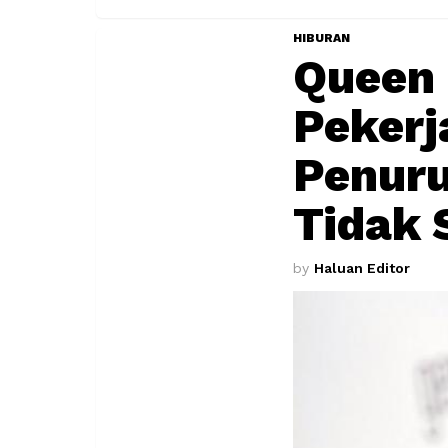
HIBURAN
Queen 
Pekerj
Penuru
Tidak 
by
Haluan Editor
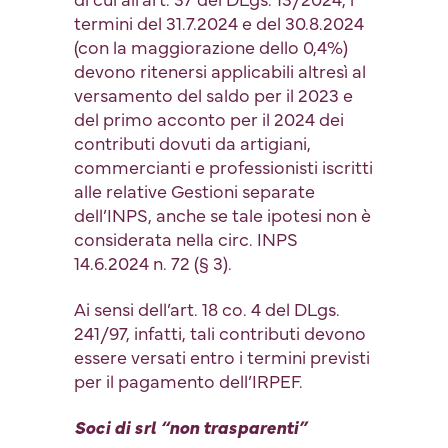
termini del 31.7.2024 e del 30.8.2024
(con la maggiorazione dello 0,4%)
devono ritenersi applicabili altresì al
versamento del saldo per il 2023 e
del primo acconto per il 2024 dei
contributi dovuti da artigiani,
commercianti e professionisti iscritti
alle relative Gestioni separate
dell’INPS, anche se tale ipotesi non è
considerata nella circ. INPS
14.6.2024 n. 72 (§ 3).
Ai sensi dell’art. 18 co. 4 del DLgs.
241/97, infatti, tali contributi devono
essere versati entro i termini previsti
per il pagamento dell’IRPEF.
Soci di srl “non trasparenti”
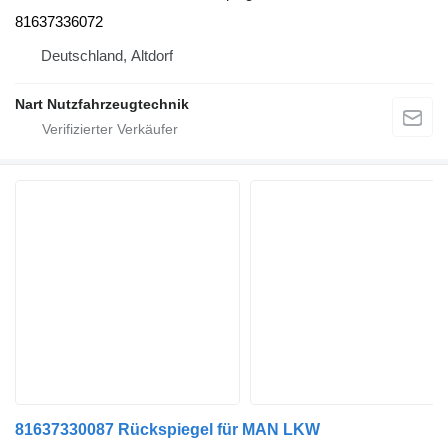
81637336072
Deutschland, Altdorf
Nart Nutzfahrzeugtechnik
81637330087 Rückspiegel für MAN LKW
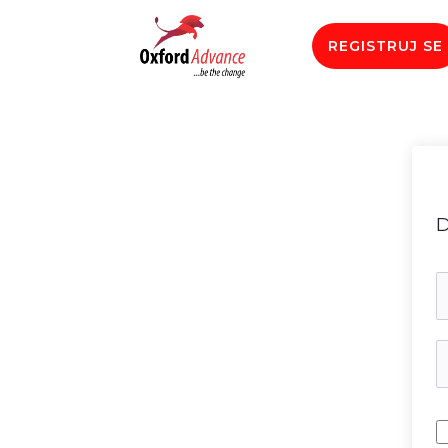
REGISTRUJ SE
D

━━━━━━━━━━━━━━━━

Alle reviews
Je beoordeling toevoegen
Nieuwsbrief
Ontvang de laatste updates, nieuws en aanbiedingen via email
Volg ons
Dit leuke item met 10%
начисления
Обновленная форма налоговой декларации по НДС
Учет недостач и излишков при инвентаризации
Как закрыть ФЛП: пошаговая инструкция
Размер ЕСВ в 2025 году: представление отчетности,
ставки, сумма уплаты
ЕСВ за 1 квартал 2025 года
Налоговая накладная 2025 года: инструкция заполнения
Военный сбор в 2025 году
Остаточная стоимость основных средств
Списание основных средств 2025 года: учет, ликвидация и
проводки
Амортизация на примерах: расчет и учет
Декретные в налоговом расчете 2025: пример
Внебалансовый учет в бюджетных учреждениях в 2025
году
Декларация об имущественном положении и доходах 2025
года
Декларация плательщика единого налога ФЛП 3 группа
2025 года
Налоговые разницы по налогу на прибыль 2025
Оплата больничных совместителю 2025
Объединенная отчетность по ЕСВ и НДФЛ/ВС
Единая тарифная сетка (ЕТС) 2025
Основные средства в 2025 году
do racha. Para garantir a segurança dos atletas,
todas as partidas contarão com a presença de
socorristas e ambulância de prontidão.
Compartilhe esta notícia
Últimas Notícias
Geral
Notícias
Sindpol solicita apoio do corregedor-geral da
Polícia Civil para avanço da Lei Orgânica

━━━━━━━━━━━━━━━━

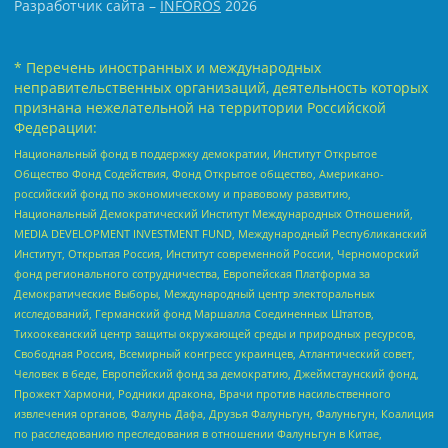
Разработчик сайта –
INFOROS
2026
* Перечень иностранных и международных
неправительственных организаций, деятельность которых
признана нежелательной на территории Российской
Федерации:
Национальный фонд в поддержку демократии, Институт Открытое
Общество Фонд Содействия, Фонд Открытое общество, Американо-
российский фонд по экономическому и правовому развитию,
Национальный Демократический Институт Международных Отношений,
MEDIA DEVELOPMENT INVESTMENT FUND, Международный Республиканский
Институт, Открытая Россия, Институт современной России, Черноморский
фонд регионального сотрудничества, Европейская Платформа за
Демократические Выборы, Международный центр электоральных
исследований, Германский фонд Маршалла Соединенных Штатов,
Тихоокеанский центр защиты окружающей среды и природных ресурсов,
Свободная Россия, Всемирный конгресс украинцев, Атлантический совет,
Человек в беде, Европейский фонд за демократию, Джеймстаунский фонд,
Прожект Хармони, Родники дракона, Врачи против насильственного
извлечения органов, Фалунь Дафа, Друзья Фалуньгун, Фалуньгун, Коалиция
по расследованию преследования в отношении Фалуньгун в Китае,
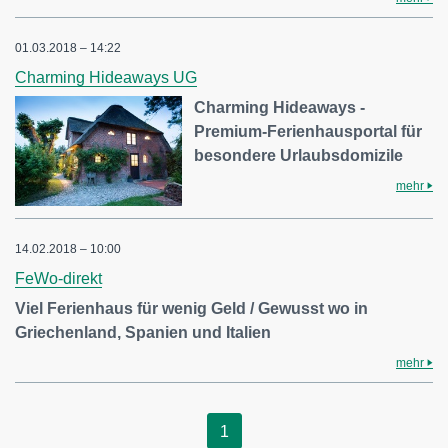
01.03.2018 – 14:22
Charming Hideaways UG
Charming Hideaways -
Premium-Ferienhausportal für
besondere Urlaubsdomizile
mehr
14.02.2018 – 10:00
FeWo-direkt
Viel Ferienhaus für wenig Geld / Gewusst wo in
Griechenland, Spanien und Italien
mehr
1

━━━━━━━━━━━━━━━━

● **To do**
If a line in the records includes the string "contributi", copy it.

● **Answer space**
contributi dovuti da artigiani,
241/97, infatti, tali contributi devono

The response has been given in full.